EXERCISE DESCRIPTION: Every record below should be printed exactly, except for the pictures.

------------------------------------

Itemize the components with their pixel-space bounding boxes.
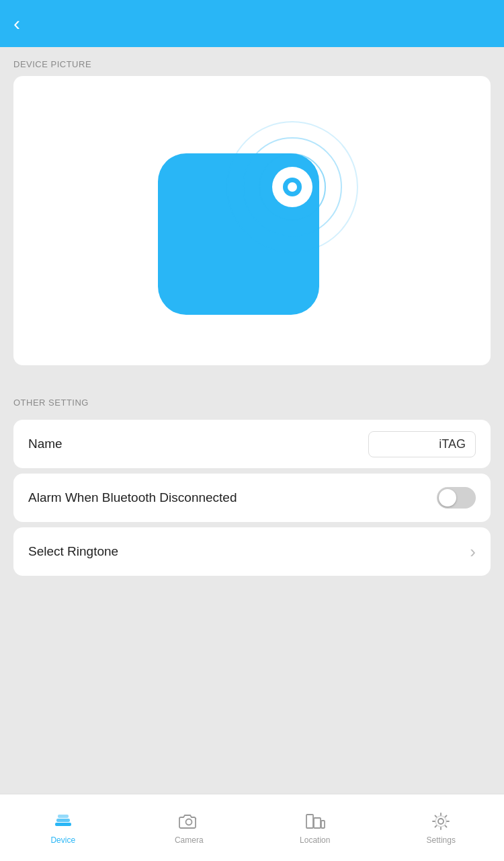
name-card: Name	[13, 420, 491, 468]
svg-point-3	[186, 819, 192, 825]
alarm-label: Alarm When Bluetooth Disconnected	[28, 490, 237, 505]
ring-inner	[283, 178, 302, 196]
signal-ring-1	[272, 167, 312, 207]
ringtone-label: Select Ringtone	[28, 544, 118, 559]
nav-label-device: Device	[50, 835, 75, 845]
svg-rect-5	[306, 815, 313, 828]
svg-rect-6	[314, 818, 321, 828]
nav-item-location[interactable]: Location	[252, 811, 378, 845]
device-icon	[52, 811, 74, 832]
name-input[interactable]	[368, 431, 476, 457]
itag-illustration	[144, 113, 360, 328]
ring-dot	[288, 182, 297, 192]
toggle-thumb	[439, 489, 456, 507]
svg-rect-7	[321, 821, 325, 828]
device-picture-label: DEVICE PICTURE	[0, 47, 504, 76]
svg-point-4	[195, 818, 196, 819]
header: ‹	[0, 0, 504, 47]
svg-point-8	[438, 819, 444, 824]
device-picture-card	[13, 76, 491, 365]
settings-icon	[430, 811, 452, 832]
svg-rect-1	[56, 819, 70, 822]
nav-item-settings[interactable]: Settings	[378, 811, 505, 845]
location-icon	[304, 811, 326, 832]
nav-item-device[interactable]: Device	[0, 811, 126, 845]
other-setting-label: OTHER SETTING	[0, 385, 504, 414]
name-row: Name	[13, 420, 491, 468]
camera-icon	[178, 811, 200, 832]
main-content: DEVICE PICTURE OTHER SETTING Na	[0, 47, 504, 794]
ringtone-card[interactable]: Select Ringtone ›	[13, 527, 491, 576]
signal-rings	[225, 120, 360, 254]
alarm-card: Alarm When Bluetooth Disconnected	[13, 474, 491, 522]
nav-label-camera: Camera	[175, 835, 204, 845]
other-setting-section: OTHER SETTING Name Alarm When Bluetooth …	[0, 385, 504, 576]
svg-point-9	[435, 816, 446, 827]
bottom-nav: Device Camera Location	[0, 794, 504, 861]
nav-item-camera[interactable]: Camera	[126, 811, 253, 845]
ringtone-row[interactable]: Select Ringtone ›	[13, 527, 491, 576]
ringtone-chevron: ›	[470, 541, 476, 562]
svg-rect-2	[58, 815, 69, 818]
alarm-row: Alarm When Bluetooth Disconnected	[13, 474, 491, 522]
name-label: Name	[28, 437, 62, 451]
nav-label-location: Location	[300, 835, 330, 845]
nav-label-settings: Settings	[427, 835, 456, 845]
alarm-toggle[interactable]	[437, 487, 476, 509]
back-button[interactable]: ‹	[13, 9, 27, 38]
svg-rect-0	[55, 823, 71, 826]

------------------------------------

REPLY TO THE TASK:
Itemize the components with their pixel-space bounding boxes.
name-card: Name	[13, 420, 491, 468]
svg-point-3	[186, 819, 192, 825]
alarm-label: Alarm When Bluetooth Disconnected	[28, 490, 237, 505]
ring-inner	[283, 178, 302, 196]
signal-ring-1	[272, 167, 312, 207]
ringtone-label: Select Ringtone	[28, 544, 118, 559]
nav-label-device: Device	[50, 835, 75, 845]
svg-rect-5	[306, 815, 313, 828]
svg-rect-6	[314, 818, 321, 828]
nav-item-location[interactable]: Location	[252, 811, 378, 845]
device-icon	[52, 811, 74, 832]
name-input[interactable]	[368, 431, 476, 457]
itag-illustration	[144, 113, 360, 328]
ring-dot	[288, 182, 297, 192]
toggle-thumb	[439, 489, 456, 507]
svg-rect-7	[321, 821, 325, 828]
device-picture-label: DEVICE PICTURE	[0, 47, 504, 76]
svg-point-4	[195, 818, 196, 819]
header: ‹	[0, 0, 504, 47]
svg-point-8	[438, 819, 444, 824]
device-picture-card	[13, 76, 491, 365]
settings-icon	[430, 811, 452, 832]
svg-rect-1	[56, 819, 70, 822]
nav-item-settings[interactable]: Settings	[378, 811, 505, 845]
location-icon	[304, 811, 326, 832]
nav-item-device[interactable]: Device	[0, 811, 126, 845]
other-setting-label: OTHER SETTING	[0, 385, 504, 414]
name-row: Name	[13, 420, 491, 468]
camera-icon	[178, 811, 200, 832]
main-content: DEVICE PICTURE OTHER SETTING Na	[0, 47, 504, 794]
ringtone-card[interactable]: Select Ringtone ›	[13, 527, 491, 576]
signal-rings	[225, 120, 360, 254]
alarm-card: Alarm When Bluetooth Disconnected	[13, 474, 491, 522]
nav-label-camera: Camera	[175, 835, 204, 845]
other-setting-section: OTHER SETTING Name Alarm When Bluetooth …	[0, 385, 504, 576]
svg-point-9	[435, 816, 446, 827]
bottom-nav: Device Camera Location	[0, 794, 504, 861]
nav-item-camera[interactable]: Camera	[126, 811, 253, 845]
ringtone-row[interactable]: Select Ringtone ›	[13, 527, 491, 576]
ringtone-chevron: ›	[470, 541, 476, 562]
svg-rect-2	[58, 815, 69, 818]
alarm-row: Alarm When Bluetooth Disconnected	[13, 474, 491, 522]
name-label: Name	[28, 437, 62, 451]
nav-label-location: Location	[300, 835, 330, 845]
nav-label-settings: Settings	[427, 835, 456, 845]
alarm-toggle[interactable]	[437, 487, 476, 509]
back-button[interactable]: ‹	[13, 9, 27, 38]
svg-rect-0	[55, 823, 71, 826]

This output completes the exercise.